The money management industry is still pretty much an all-boys network, at least at the highest levels. Data quantifying the industry as a whole is largely lacking, but targeted findings include:
- Only 9.1% of the CEOs and 6% of the chief investment officers of the largest institutional U.S. money managers were women as of Dec. 31, 2016, according to the most recent Pensions & Investments' money manager survey. While the percentage of female CEOs has risen from 8.5% in 2011, the percentage of women in the CIO role dropped from 7.5%.
- Women make up just 25% of executive employees and 40% of all employees at the 61 companies that entered P&I's 2017 Best Places to Work in Money Management award;
- A mere 9% of partners, general partners and managing directors with check-writing abilities at venture capital firms with fund sizes of $25 million or more are women, according to data compiled by All Raise, a sponsored project of Silicon Valley Community Foundation to increase the number of women in venture capital; and
- A 2017 academic study of mutual fund managers found that all else being equal, female managers are less likely to be promoted and have shorter tenures than male fund managers.
Meanwhile, studies show women in top positions increase company performance. The more women in decision-making positions, the greater the returns for shareholders, according to a 2016 research report by Credit Suisse Group AG. Between Dec. 31, 2013, and midyear 2016, companies in which 25% of senior leadership were women outperformed the market at a compound annual growth rate of 2.8%, while companies with 50% female senior leaders outperformed the overall market by 10.3%, the study found.
Asset owners also believe gender-diverse investment teams perform better.
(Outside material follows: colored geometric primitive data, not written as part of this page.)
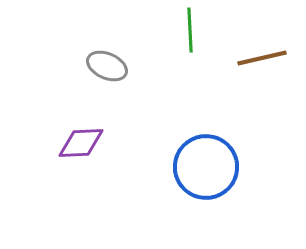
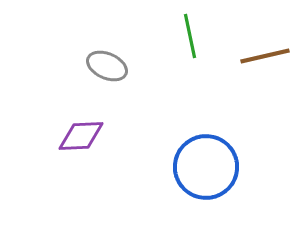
green line: moved 6 px down; rotated 9 degrees counterclockwise
brown line: moved 3 px right, 2 px up
purple diamond: moved 7 px up
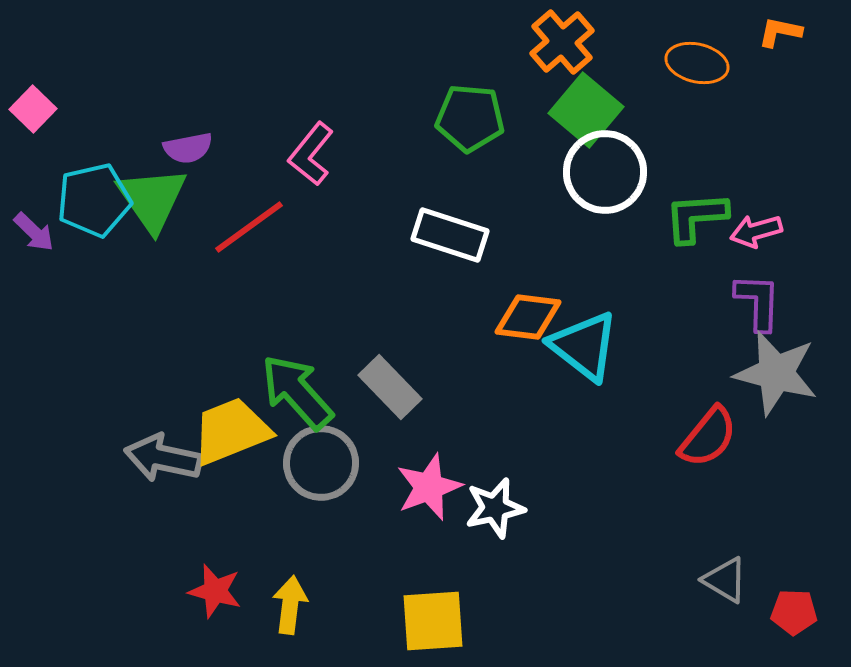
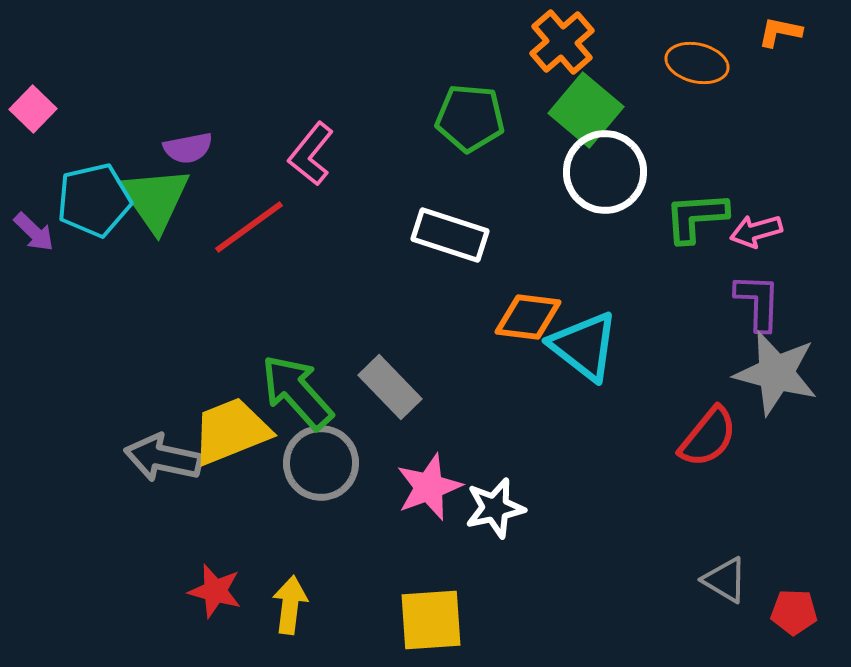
green triangle: moved 3 px right
yellow square: moved 2 px left, 1 px up
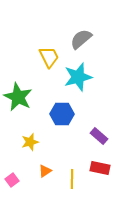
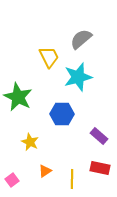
yellow star: rotated 30 degrees counterclockwise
According to a CFA Institute survey conducted in November and December, 55% of institutional investors stated that mixed gender teams would lead to better investment performance results because of more diverse viewpoints.
Firm executives said women are not applying for positions and the women they do hire leave before they can be promoted, often after they have children.
Others, in turn, point to what appears to be an inhospitable male-dominated environment that blocks women from getting hired, especially on investment teams, and from getting promoted or equal pay.
"Women do want a career and they do want to get ahead," Kathryn J. Stokel, New York-based managing director, chief operating officer at private equity fund-of-funds firm Abbott Capital Management LLC. "If you want to keep women, you have to pay them competitively. You can't assume they will work for less."